Seniors Justin Cobbs and Richard Solomon turned in their best seasons in their careers in Berkeley; there was some promising production out of the freshman class; and the Golden Bears got off to a promising 5-0 start in conference play, with three of those wins coming on the road. Heading into the tail end of January, it looked for all the world that it would be Cal – rather than some of the other league teams like Oregon, UCLA and Colorado, each of which had flashed a little leg earlier in the season – that would have the best chance to challenge Arizona’s presumed dominance in the conference.

In Mike Montgomery's Final Year On The Sidelines, The Golden Bears Underachieved (credit: Doug Benc)

In Mike Montgomery’s Final Year On The Sidelines, The Golden Bears Underachieved (credit: Doug Benc)

What Went Wrong

But, on the heels of that optimism, the Golden Bears went to USC and lost in a terrible effort, allowing a bad Trojans team to cut through their defense without much effort.
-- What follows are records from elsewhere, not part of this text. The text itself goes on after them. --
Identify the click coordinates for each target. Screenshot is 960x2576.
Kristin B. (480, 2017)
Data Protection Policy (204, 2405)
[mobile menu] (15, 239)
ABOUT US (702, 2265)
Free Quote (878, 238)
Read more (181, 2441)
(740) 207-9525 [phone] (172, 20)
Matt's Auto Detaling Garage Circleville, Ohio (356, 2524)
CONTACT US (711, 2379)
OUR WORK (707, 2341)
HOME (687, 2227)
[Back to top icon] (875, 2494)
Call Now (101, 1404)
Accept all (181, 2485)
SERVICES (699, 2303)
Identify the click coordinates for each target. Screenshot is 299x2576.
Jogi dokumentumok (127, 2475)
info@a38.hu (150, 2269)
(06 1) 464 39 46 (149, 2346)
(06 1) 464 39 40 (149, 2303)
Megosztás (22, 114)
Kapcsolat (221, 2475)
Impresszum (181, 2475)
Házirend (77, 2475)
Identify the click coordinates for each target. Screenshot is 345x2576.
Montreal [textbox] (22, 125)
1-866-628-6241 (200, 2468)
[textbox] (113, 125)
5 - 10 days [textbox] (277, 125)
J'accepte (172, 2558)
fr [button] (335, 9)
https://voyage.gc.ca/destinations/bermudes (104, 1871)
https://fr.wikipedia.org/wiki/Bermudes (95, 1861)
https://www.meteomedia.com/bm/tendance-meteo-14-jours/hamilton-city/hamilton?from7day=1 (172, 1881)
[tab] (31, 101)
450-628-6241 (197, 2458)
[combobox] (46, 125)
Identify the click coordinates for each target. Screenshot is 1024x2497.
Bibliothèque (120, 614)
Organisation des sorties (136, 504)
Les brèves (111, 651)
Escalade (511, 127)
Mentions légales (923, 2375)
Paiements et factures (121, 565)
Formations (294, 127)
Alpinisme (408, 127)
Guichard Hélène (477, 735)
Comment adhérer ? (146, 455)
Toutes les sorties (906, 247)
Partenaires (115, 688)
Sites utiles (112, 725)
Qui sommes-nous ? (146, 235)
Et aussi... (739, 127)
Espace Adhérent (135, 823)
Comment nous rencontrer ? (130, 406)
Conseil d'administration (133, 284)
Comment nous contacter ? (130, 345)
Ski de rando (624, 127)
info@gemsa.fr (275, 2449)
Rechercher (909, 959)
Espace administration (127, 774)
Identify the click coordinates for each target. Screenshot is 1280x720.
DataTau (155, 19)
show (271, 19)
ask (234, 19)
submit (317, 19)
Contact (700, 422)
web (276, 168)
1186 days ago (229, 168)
Mike Montgomery’s squad was never the same after that point. They took advantage of a rowdy Saturday night home crowd and an injury to Brandon Ashley to knock off Arizona a couple weeks later, but won only four more games the rest of the way (they lost nine of their last 14 games) prior to an NIT invitation. The root causes of this failure are many, but relying on freshmen like Jabari Bird and Jordan Mathews for offensive firepower did not help things. Tyrone Wallace, despite showing tremendous improvement in his sophomore campaign, was still inconsistent. And the frontcourt of Solomon and junior David Kravish never really scared anyone.